◆ Transcribed page contents ◆

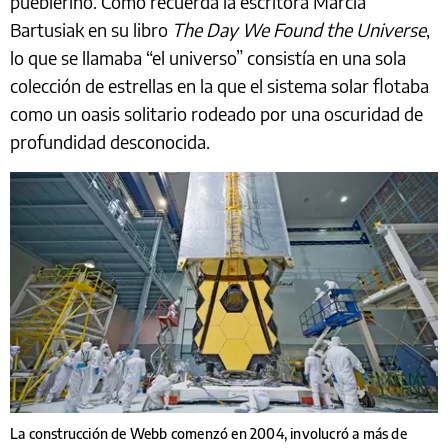
pueblerino. Como recuerda la escritora Marcia
Bartusiak en su libro
The Day We Found the Universe
,
lo que se llamaba “el universo” consistía en una sola
colección de estrellas en la que el sistema solar flotaba
como un oasis solitario rodeado por una oscuridad de
profundidad desconocida.
La construcción de Webb comenzó en 2004, involucró a más de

◆ EXERCISE DIRECTIONS ◆
Search the data for "profundidad desconocida.". Beginning with that line, set down every line through the last exactly.

◆ REPLY TO THE EXERCISE ◆
profundidad desconocida.
La construcción de Webb comenzó en 2004, involucró a más de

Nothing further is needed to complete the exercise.